Strange Jeremiahs: civil religion and the literary imaginations of Jonathan Edwards, Herman Melville, and W. E. B. Du Bois
Over the last few decades the notion of civil religion has gained parlance as a way of making sense of American culture and religion. The term civil religion, often used simply to mean patriotism, refers in this text to the religious styles and rhetoric that emerge from the act of founding of the American Republic as a democratic nation. The author examines the work of three major American authors whose lives span 250 years and who, in spite of their different heritages, all expressed themselves through the tradition of the jeremiad, or prophetic judgment of a people for backsliding from their destiny. Jonathan Edwards, the eighteenth-century theologian whose work defined the Great Awakening, made use of the jeremiad through a theological discourse that defined conversion as a performative act
Stewart demonstrates how Herman Melville, the author of Moby-Dick, questioned the ideology of American optimism; her focus here falls upon his lesser known and often overlooked novel, Pierre, or, The Ambiguities. W.E.B. Du Bois, the preeminent African American intellectual and activist, took up the jeremiad from the implications of the Reconstruction.

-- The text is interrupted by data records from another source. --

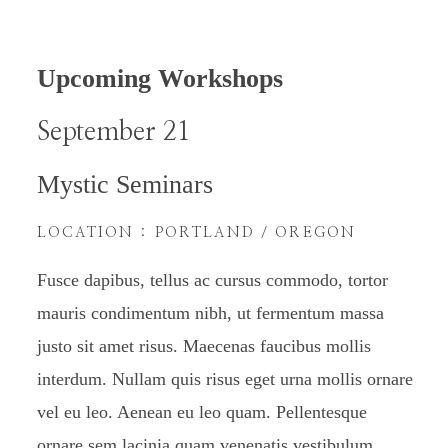
Upcoming Workshops
September 21
Mystic Seminars
LOCATION : PORTLAND / OREGON
Fusce dapibus, tellus ac cursus commodo, tortor
mauris condimentum nibh, ut fermentum massa
justo sit amet risus. Maecenas faucibus mollis
interdum. Nullam quis risus eget urna mollis ornare
vel eu leo. Aenean eu leo quam. Pellentesque
ornare sem lacinia quam venenatis vestibulum.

Stewart grounds her study in the meaning and act of America's revolutionary founding, the Civil War, and in Reconstruction, which represents a refounding. These contexts along with the cultural meaning of Puritanism set forth the meaning of civil religion within the orders of a revolutionary beginning. Highlighting the promise and failure of the American Revolution, her study offers new resources for understanding American history and culture.